The present disclosure generally relates to remotely engageable and releasable suction cups, and more particularly, to active material based suction cups wherein an active material is configured to effect engagement/release of the suction cup upon activation thereof.
Suction cups are well known in the art and widely used to enable fixtures to be attached to smooth surfaces. A typical suction cup includes a concave pliable body that defines a cavity. When external pressure is applied to the suction cup and it is pressed against a surface, the deformation of the suction cup reduces the volume of the cavity and simultaneously forms a seal between the lip of the suction cup and the surface. Upon release of the pressure, the suction cup attempts to recover to its initial underformed state. In so doing, the volume of the internal cavity increases, thereby creating an at least partial vacuum in the cavity. The difference in pressure between the externally applied atmospheric pressure and the reduced pressure within the cavity results in a net pressure applied to the suction cup, which enables it to hold its position and also to support additional applied loads imposed on it.
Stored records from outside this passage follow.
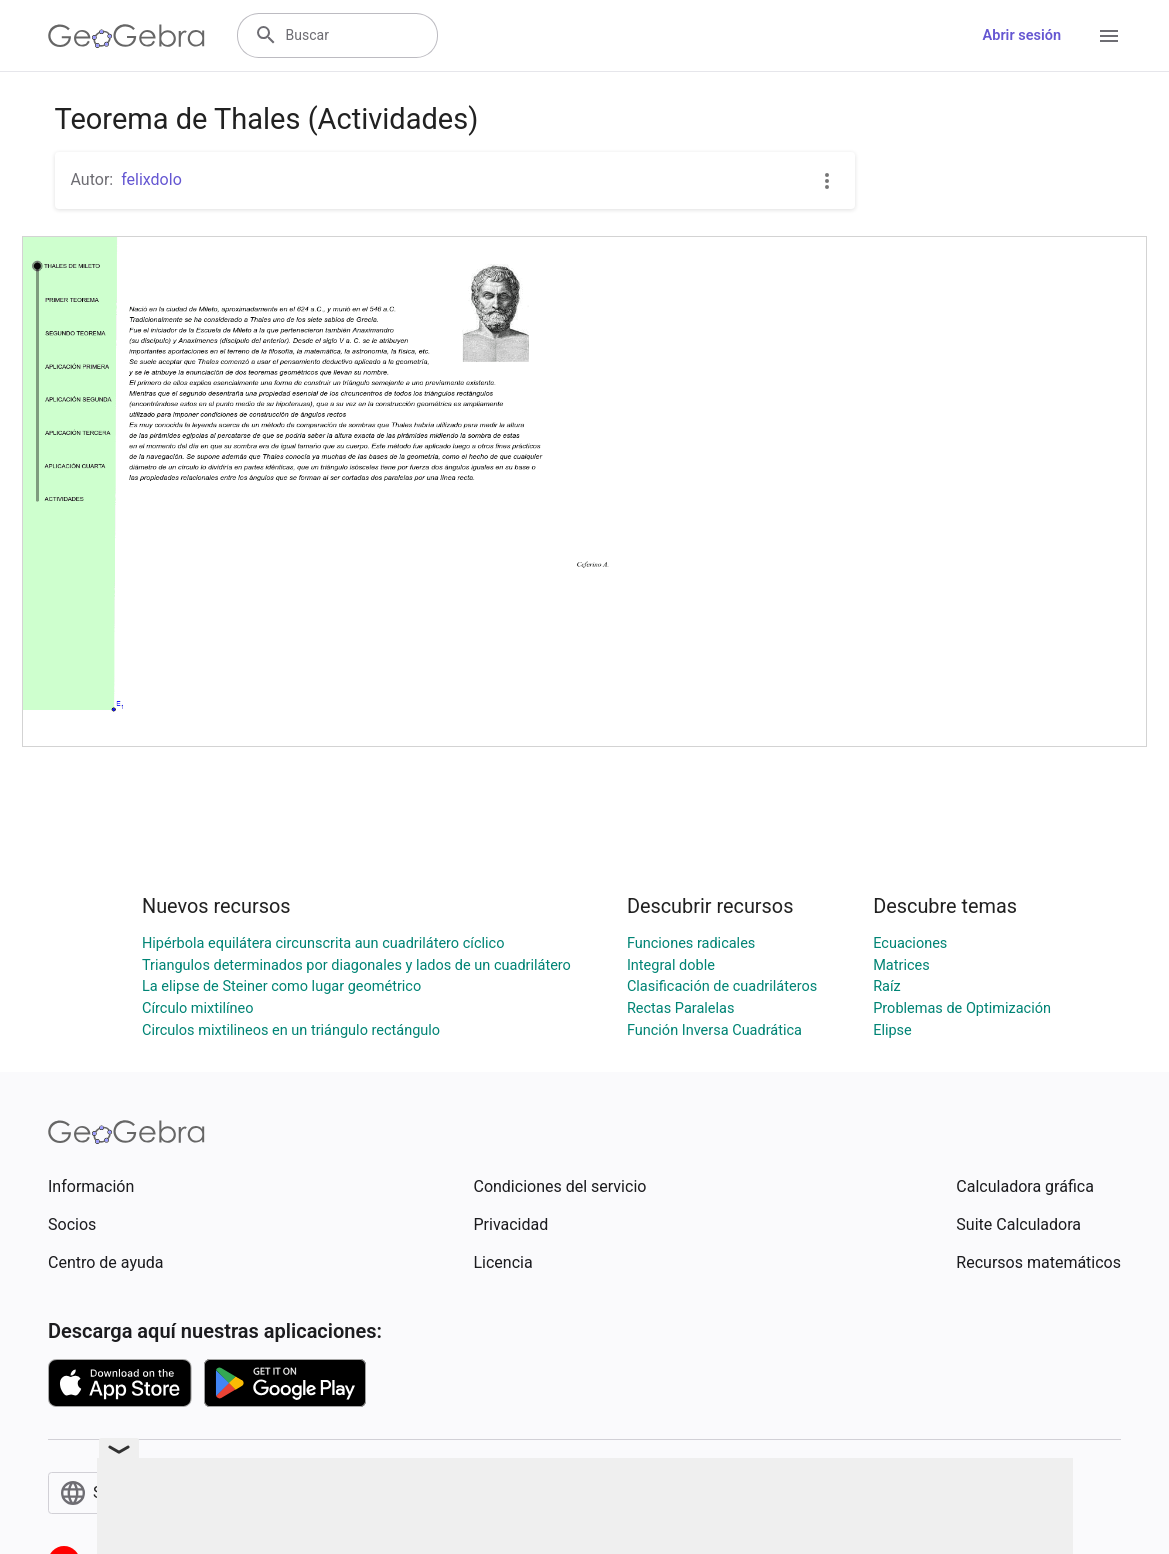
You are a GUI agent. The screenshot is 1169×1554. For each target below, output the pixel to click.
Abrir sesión (1022, 35)
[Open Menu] (1109, 36)
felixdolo (151, 179)
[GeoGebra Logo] (126, 36)
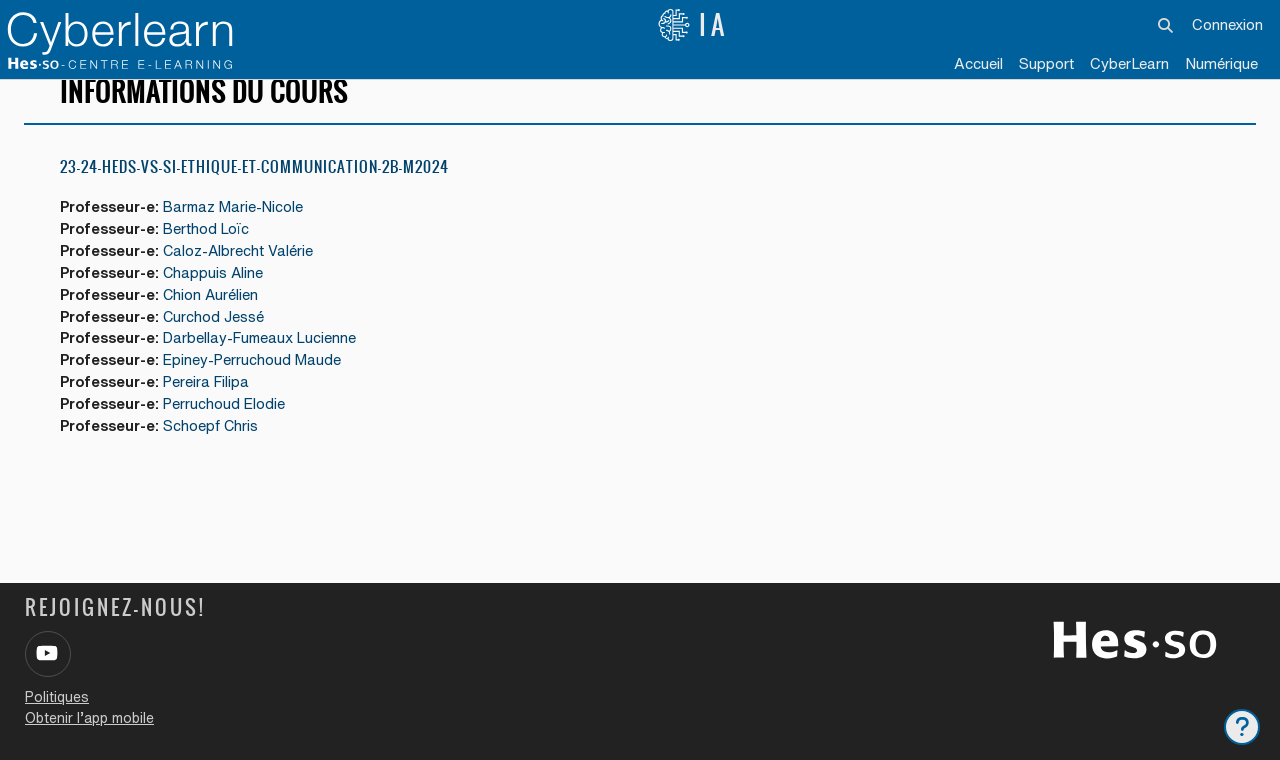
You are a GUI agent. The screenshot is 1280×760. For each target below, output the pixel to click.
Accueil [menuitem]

Suction cups are versatile and do not leave holes or residue on the original surface after their removal, unlike conventional wall nails, adhesive fasteners, and the like.
Prior art suction cups generally require manual removal of the partial to full vacuum, i.e., a compromise of the seal integrity, to selectively remove the suction cup from its attached surface. It would be desirable to have a suction cup that can be remotely engaged and disengaged.